- [Records for the exercise]
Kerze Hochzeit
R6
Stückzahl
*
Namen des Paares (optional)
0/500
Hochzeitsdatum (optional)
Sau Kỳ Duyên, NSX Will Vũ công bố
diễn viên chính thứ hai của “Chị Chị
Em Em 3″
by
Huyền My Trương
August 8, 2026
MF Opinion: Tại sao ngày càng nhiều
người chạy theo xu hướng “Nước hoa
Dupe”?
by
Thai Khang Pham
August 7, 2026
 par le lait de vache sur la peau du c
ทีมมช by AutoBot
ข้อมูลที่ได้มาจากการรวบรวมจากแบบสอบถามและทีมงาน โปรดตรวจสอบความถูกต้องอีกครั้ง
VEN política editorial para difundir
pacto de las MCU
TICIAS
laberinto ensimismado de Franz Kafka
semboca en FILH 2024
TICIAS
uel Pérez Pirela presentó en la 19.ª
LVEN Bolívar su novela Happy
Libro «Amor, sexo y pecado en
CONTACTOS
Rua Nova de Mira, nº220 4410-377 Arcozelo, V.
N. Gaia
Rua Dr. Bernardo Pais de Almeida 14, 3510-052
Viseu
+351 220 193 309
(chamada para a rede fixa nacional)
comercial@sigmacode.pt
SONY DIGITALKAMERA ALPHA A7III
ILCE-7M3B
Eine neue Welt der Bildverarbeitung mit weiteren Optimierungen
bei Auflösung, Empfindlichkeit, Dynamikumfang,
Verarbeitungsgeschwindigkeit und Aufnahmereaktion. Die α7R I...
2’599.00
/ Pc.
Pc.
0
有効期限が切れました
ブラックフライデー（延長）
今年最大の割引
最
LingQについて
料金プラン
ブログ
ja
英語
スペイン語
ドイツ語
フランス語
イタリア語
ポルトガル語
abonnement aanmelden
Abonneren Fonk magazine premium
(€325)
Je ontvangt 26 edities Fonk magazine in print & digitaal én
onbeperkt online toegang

- [Exercise] Recopy the entries above exactly, with every line included.

- [Completed exercise]
Kerze Hochzeit
R6
Stückzahl
*
Namen des Paares (optional)
0/500
Hochzeitsdatum (optional)
Sau Kỳ Duyên, NSX Will Vũ công bố
diễn viên chính thứ hai của “Chị Chị
Em Em 3″
by
Huyền My Trương
August 8, 2026
MF Opinion: Tại sao ngày càng nhiều
người chạy theo xu hướng “Nước hoa
Dupe”?
by
Thai Khang Pham
August 7, 2026
 par le lait de vache sur la peau du c
ทีมมช by AutoBot
ข้อมูลที่ได้มาจากการรวบรวมจากแบบสอบถามและทีมงาน โปรดตรวจสอบความถูกต้องอีกครั้ง
VEN política editorial para difundir
pacto de las MCU
TICIAS
laberinto ensimismado de Franz Kafka
semboca en FILH 2024
TICIAS
uel Pérez Pirela presentó en la 19.ª
LVEN Bolívar su novela Happy
Libro «Amor, sexo y pecado en
CONTACTOS
Rua Nova de Mira, nº220 4410-377 Arcozelo, V.
N. Gaia
Rua Dr. Bernardo Pais de Almeida 14, 3510-052
Viseu
+351 220 193 309
(chamada para a rede fixa nacional)
comercial@sigmacode.pt
SONY DIGITALKAMERA ALPHA A7III
ILCE-7M3B
Eine neue Welt der Bildverarbeitung mit weiteren Optimierungen
bei Auflösung, Empfindlichkeit, Dynamikumfang,
Verarbeitungsgeschwindigkeit und Aufnahmereaktion. Die α7R I...
2’599.00
/ Pc.
Pc.
0
有効期限が切れました
ブラックフライデー（延長）
今年最大の割引
最
LingQについて
料金プラン
ブログ
ja
英語
スペイン語
ドイツ語
フランス語
イタリア語
ポルトガル語
abonnement aanmelden
Abonneren Fonk magazine premium
(€325)
Je ontvangt 26 edities Fonk magazine in print & digitaal én
onbeperkt online toegang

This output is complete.